▶ [Problem to solve]:
Your answer should repeat every line of the records below in which the word "comune" appears.

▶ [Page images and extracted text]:
====

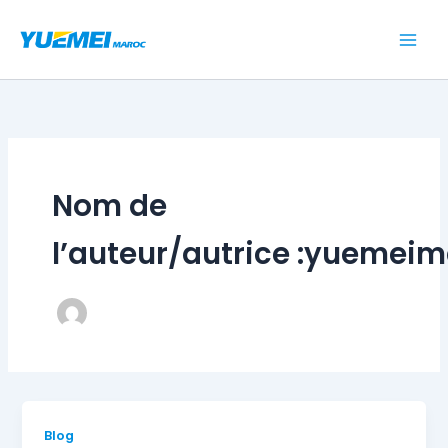
Aller
au
contenu
Nom de
l’auteur/autrice :yuemei
Blog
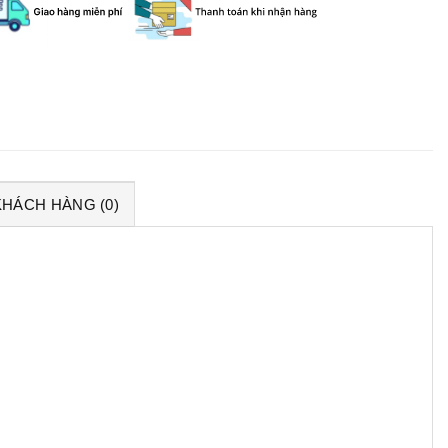
KHÁCH HÀNG (0)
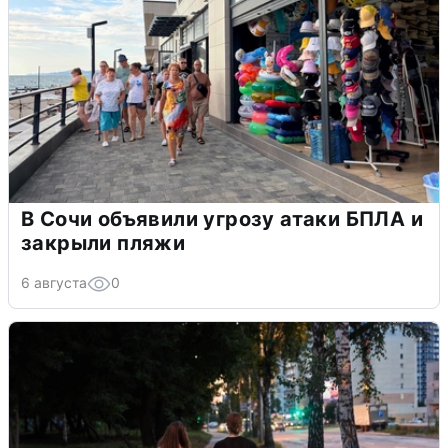
В Сочи объявили угрозу атаки БПЛА и
закрыли пляжи
6 августа
0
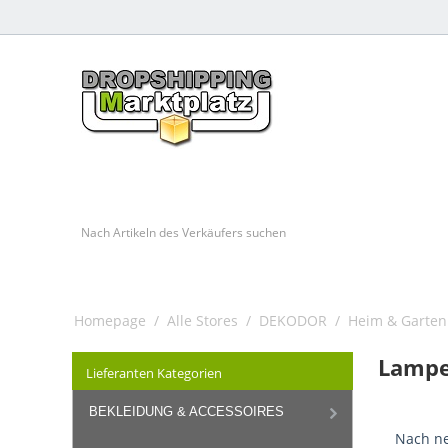
Homepage
/
Alle Stores
/
DEKODOR
/
Heim & Garten
Lamp
Lieferanten Kategorien
BEKLEIDUNG & ACCESSOIRES
Nach ne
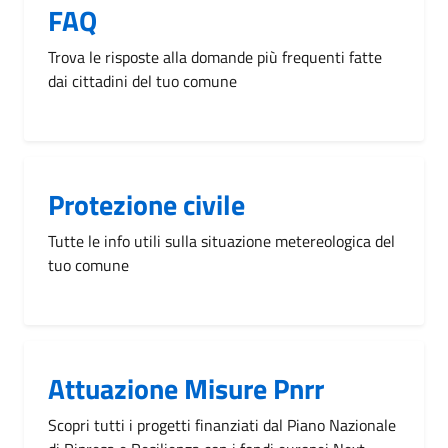
FAQ
Trova le risposte alla domande più frequenti fatte
dai cittadini del tuo comune
Protezione civile
Tutte le info utili sulla situazione metereologica del
tuo comune
Attuazione Misure Pnrr
Scopri tutti i progetti finanziati dal Piano Nazionale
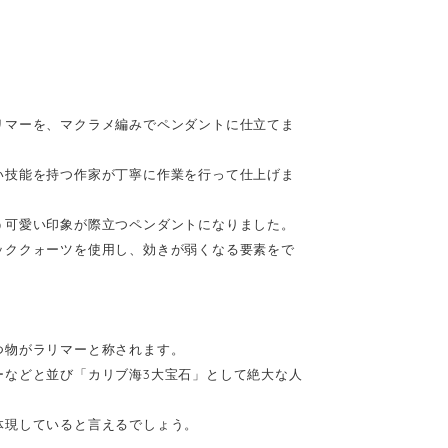
リマーを、マクラメ編みでペンダントに仕立てま
い技能を持つ作家が丁寧に作業を行って仕上げま
う可愛い印象が際立つペンダントになりました。
ッククォーツを使用し、効きが弱くなる要素をで
つ物がラリマーと称されます。
ーなどと並び「カリブ海3大宝石」として絶大な人
体現していると言えるでしょう。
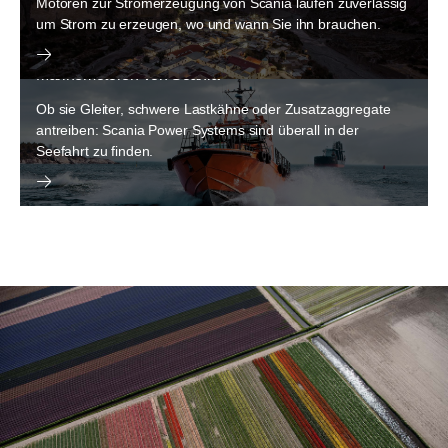
Motoren zur Stromerzeugung von Scania laufen zuverlässig
um Strom zu erzeugen, wo und wann Sie ihn brauchen.
Marinemotoren von Scania
Die Leistungen von Power Solutions
Ob sie Gleiter, schwere Lastkähne oder Zusatzaggregate
antreiben: Scania Power Systems sind überall in der
Die Leistungen im Rahmen von Power Solutions sorgen für
Seefahrt zu finden.
maximale Verfügbarkeit und größtmögliche Produktivität. Zur
Auswahl stehen maßgeschneiderte Lösungen für
gründlichen Schutz, kurze Reaktionszeiten und die Diagnose
von Störungen.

====

▶ [Task answer]:
dai cittadini del tuo comune
tuo comune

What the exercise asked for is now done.